Exercise objective:
Quote the data exactly, first line to the line containing "Gain all skills needed to master English", with no pictures.

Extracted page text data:

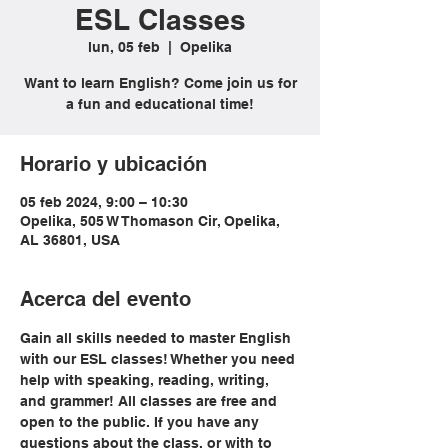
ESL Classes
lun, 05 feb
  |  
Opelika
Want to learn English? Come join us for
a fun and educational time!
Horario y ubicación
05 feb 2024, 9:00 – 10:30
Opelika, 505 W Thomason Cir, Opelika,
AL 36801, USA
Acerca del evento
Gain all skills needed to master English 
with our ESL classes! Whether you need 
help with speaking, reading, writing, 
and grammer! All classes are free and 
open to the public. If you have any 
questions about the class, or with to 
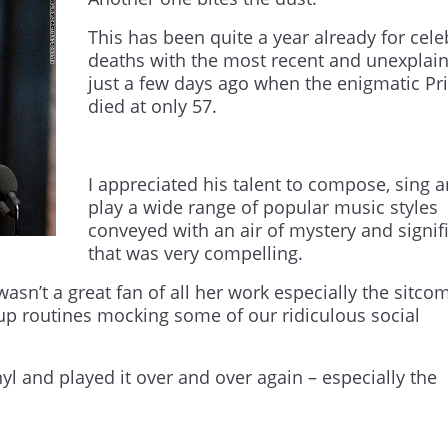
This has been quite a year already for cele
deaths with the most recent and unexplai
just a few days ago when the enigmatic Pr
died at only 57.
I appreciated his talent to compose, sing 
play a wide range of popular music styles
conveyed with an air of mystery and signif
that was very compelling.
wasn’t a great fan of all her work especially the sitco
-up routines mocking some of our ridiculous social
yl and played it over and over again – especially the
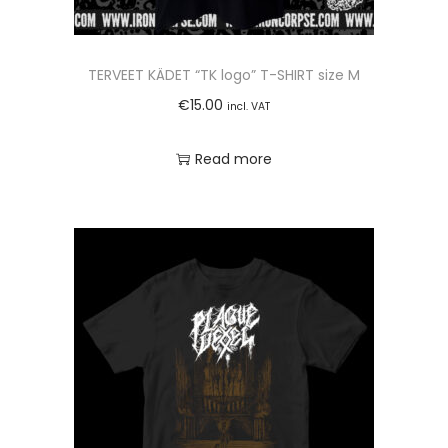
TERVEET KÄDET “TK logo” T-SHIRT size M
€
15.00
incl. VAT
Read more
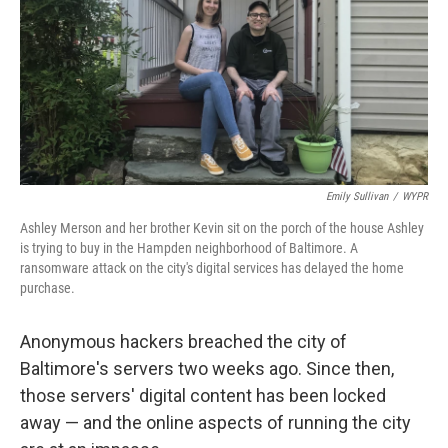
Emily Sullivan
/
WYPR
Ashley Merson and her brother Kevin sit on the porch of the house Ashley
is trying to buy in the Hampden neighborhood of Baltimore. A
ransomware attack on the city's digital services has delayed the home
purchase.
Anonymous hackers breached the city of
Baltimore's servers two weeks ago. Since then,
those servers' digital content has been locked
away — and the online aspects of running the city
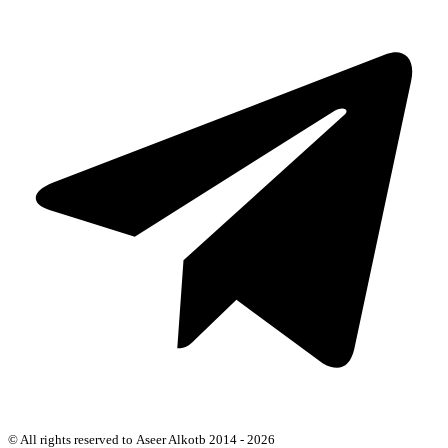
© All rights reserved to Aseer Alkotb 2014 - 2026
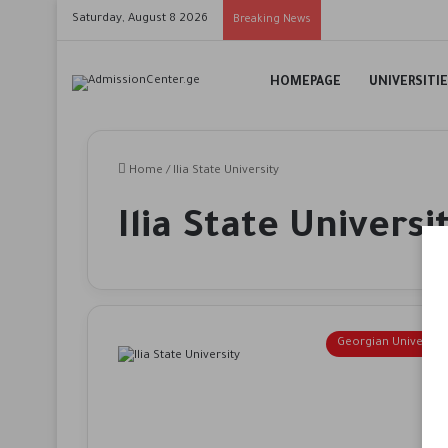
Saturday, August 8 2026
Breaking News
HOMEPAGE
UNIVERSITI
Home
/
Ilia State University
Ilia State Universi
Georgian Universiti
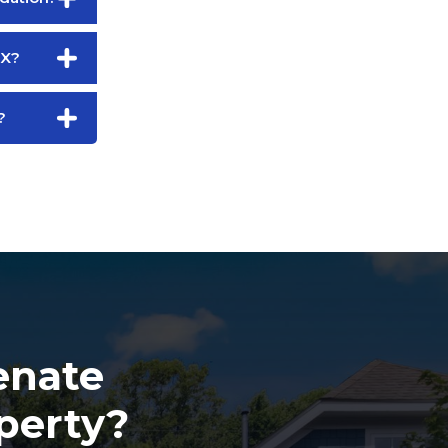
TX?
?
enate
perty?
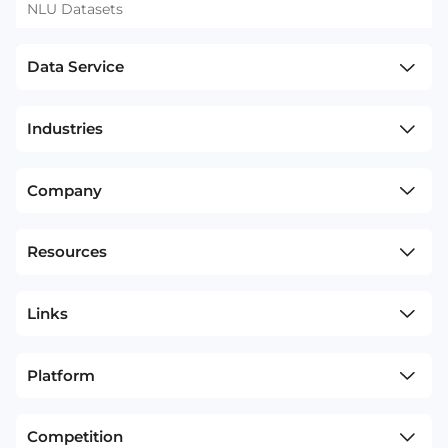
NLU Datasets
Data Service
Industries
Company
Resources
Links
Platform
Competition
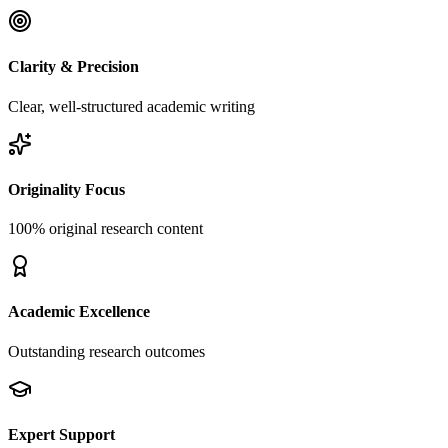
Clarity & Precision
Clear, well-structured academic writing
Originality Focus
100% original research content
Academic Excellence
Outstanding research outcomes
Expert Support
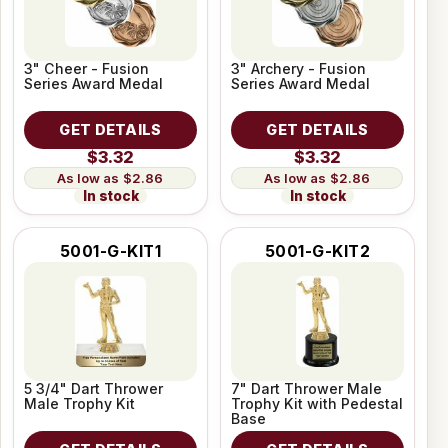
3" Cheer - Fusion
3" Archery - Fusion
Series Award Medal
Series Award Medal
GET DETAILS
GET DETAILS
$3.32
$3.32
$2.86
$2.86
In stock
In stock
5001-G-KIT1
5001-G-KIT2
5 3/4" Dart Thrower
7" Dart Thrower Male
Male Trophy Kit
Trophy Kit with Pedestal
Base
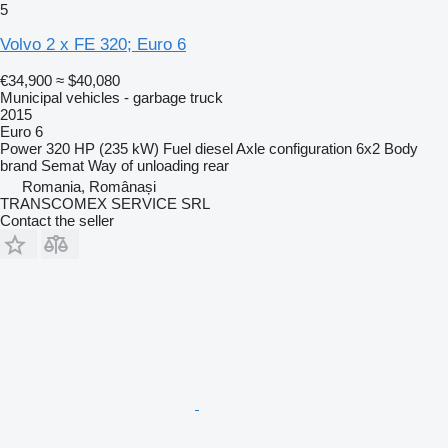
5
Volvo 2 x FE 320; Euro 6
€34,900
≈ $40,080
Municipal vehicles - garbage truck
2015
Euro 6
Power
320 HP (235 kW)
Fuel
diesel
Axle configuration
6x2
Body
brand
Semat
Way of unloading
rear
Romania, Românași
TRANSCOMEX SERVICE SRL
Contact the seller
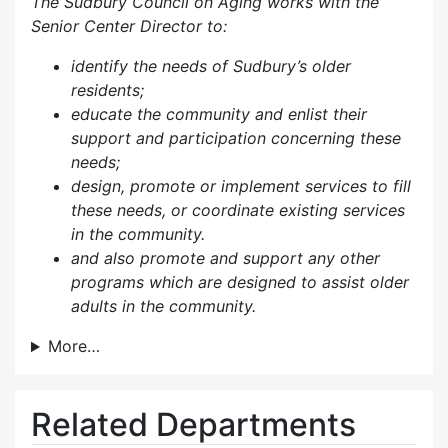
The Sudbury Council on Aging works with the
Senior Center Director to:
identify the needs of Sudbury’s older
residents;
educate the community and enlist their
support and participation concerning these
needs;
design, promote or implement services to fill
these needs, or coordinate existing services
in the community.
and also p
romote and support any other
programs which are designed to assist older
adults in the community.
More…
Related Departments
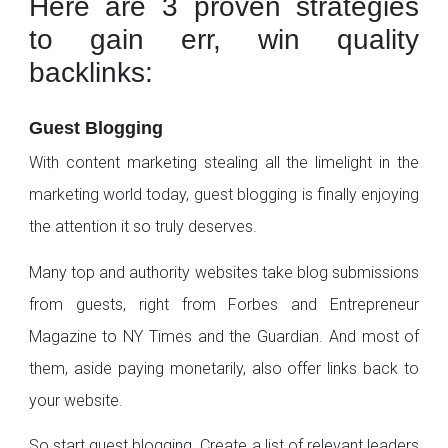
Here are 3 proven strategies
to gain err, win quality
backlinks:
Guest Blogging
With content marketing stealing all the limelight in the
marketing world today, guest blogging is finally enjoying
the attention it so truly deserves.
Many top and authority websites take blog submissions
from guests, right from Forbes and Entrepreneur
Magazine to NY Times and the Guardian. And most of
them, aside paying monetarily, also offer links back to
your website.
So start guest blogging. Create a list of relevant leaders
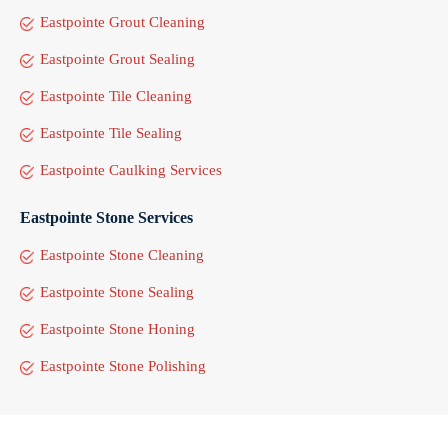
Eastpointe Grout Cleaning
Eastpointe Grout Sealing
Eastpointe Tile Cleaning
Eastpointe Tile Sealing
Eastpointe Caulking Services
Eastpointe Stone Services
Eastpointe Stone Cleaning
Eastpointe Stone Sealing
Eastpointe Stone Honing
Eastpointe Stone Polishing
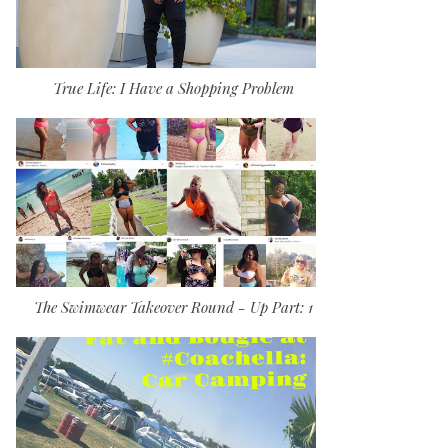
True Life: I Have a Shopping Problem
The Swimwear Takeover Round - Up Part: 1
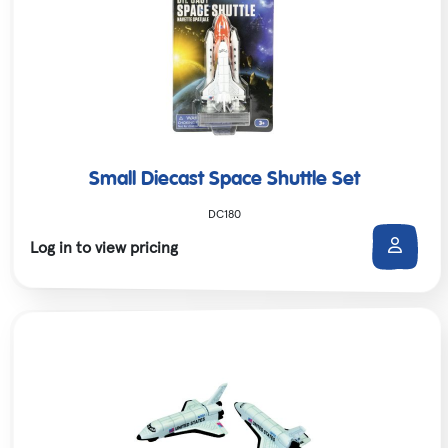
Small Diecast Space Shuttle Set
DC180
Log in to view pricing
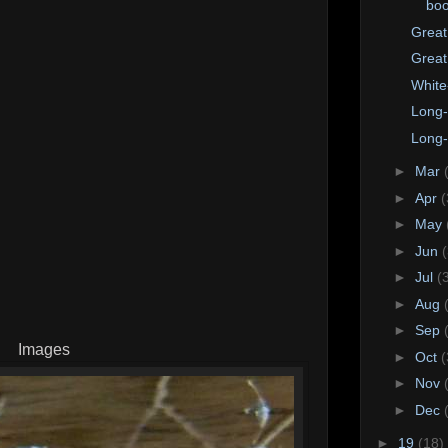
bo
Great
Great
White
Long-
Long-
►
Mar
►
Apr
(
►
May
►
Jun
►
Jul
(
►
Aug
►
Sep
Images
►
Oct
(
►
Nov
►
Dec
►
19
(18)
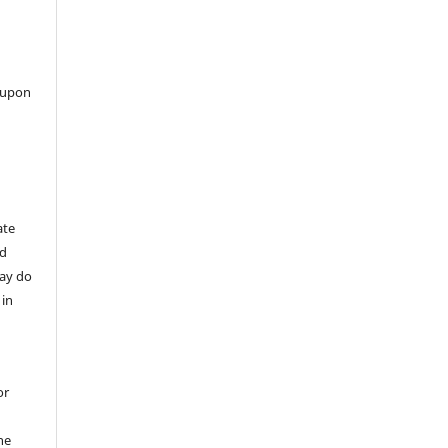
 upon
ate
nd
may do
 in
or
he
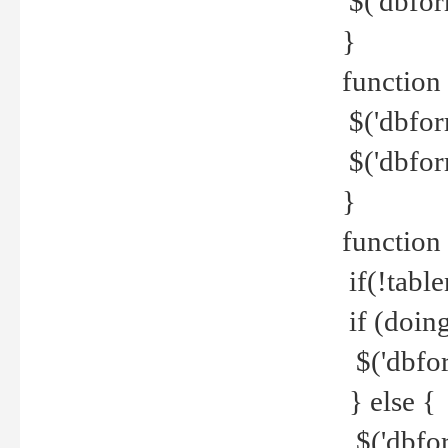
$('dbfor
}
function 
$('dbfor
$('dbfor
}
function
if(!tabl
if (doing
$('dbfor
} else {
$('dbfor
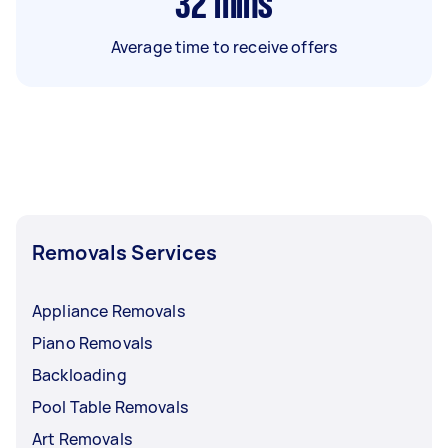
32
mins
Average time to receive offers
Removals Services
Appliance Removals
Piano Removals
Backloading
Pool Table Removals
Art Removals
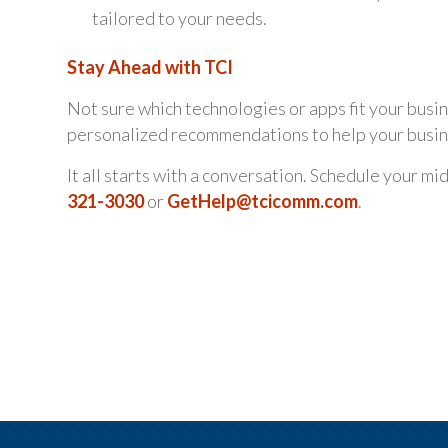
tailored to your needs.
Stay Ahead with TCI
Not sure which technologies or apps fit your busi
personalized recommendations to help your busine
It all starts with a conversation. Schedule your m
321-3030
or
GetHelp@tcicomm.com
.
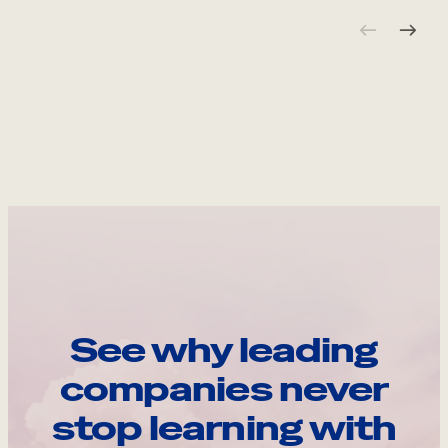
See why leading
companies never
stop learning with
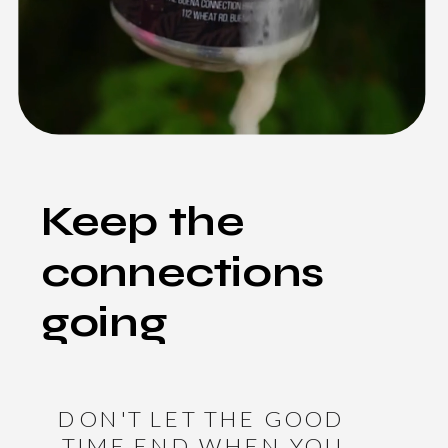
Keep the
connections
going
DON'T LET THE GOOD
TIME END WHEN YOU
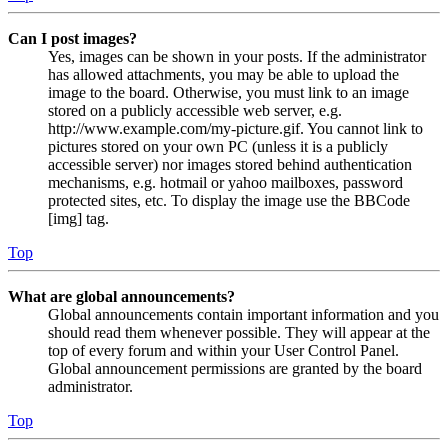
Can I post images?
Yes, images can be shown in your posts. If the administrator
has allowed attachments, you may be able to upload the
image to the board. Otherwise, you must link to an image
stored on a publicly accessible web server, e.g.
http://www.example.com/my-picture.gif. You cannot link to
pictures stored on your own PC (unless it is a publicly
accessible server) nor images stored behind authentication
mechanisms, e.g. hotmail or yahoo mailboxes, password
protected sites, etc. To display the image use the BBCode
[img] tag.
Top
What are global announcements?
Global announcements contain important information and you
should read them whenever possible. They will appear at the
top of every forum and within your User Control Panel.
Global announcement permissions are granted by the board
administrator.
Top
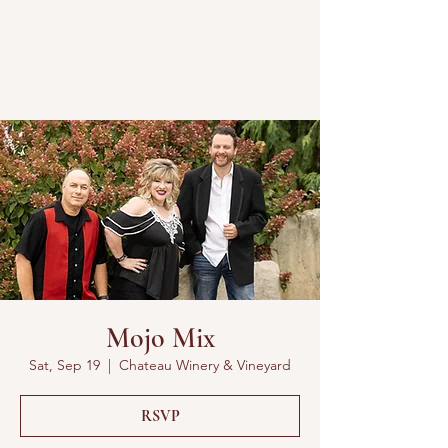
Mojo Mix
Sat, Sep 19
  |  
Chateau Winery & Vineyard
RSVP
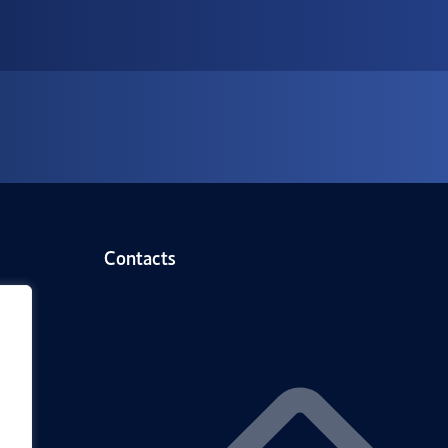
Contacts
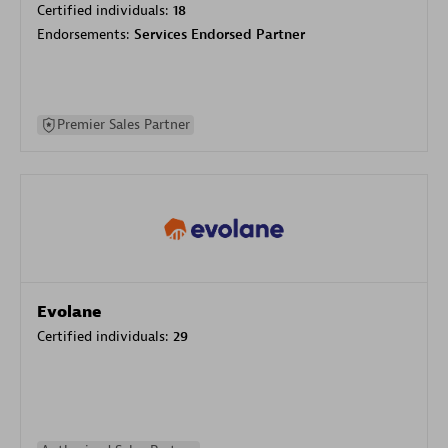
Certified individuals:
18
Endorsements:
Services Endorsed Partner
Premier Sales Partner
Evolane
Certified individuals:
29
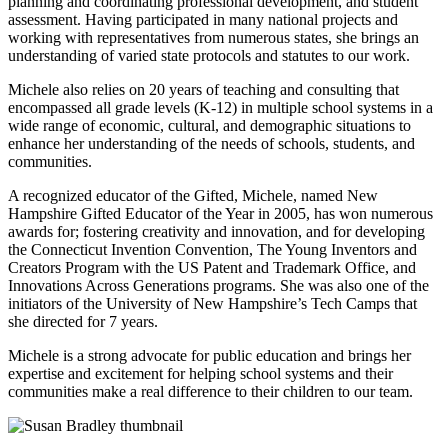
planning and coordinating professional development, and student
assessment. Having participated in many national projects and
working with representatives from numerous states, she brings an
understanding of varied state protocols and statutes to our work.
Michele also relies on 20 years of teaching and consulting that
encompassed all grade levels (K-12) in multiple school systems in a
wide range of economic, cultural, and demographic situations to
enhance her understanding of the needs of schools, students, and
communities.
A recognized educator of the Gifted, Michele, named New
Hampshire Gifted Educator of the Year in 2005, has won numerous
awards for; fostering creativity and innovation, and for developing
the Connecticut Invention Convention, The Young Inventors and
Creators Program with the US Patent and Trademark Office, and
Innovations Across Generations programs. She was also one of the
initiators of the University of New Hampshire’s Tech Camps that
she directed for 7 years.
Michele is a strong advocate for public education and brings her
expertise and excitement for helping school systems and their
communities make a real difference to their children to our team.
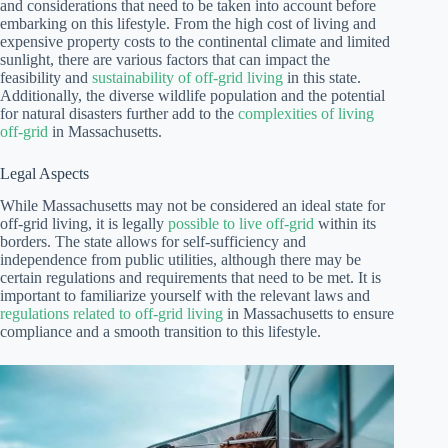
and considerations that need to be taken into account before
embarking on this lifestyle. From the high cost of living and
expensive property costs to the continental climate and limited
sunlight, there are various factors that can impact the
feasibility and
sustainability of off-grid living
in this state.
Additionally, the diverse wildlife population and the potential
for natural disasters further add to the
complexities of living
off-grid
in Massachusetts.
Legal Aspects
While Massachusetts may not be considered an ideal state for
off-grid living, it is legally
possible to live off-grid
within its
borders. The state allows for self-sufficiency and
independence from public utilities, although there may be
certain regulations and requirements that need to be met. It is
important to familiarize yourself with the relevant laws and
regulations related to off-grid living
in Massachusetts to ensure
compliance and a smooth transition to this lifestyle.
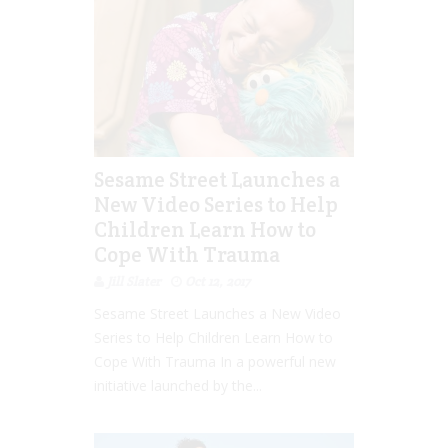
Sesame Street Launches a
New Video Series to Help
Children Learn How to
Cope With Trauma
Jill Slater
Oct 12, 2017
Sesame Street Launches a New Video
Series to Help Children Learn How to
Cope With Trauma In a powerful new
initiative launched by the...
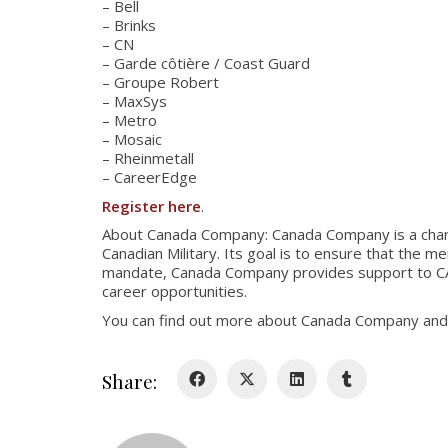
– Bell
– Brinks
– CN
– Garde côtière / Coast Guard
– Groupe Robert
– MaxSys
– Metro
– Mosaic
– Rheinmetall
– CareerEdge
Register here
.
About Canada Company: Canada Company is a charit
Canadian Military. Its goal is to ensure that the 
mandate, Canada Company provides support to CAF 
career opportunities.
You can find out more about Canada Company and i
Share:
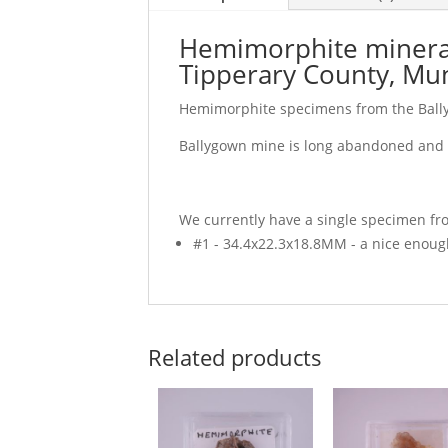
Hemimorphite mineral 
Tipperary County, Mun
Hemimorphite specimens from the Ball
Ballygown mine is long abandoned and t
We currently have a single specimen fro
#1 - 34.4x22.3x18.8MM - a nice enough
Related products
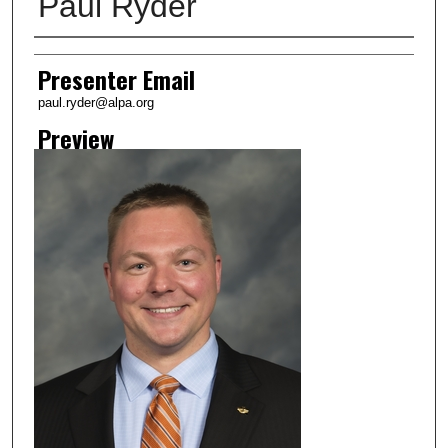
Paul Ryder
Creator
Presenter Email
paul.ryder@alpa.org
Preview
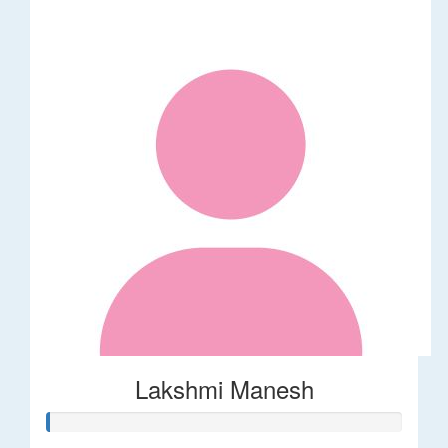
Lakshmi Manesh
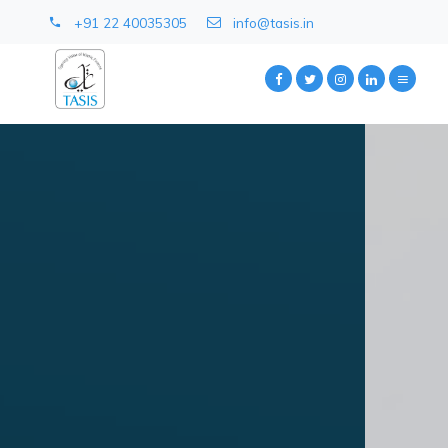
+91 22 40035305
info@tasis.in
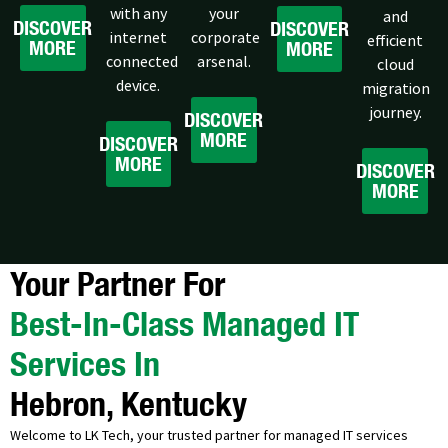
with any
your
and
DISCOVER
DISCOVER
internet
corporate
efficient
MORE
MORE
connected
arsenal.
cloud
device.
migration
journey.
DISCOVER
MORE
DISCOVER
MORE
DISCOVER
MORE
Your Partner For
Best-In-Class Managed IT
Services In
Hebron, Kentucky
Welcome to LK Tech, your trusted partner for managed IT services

Exercise result:
ESL Classes
lun, 05 feb
  |  
Opelika
Want to learn English? Come join us for
a fun and educational time!
Horario y ubicación
05 feb 2024, 9:00 – 10:30
Opelika, 505 W Thomason Cir, Opelika,
AL 36801, USA
Acerca del evento
Gain all skills needed to master English 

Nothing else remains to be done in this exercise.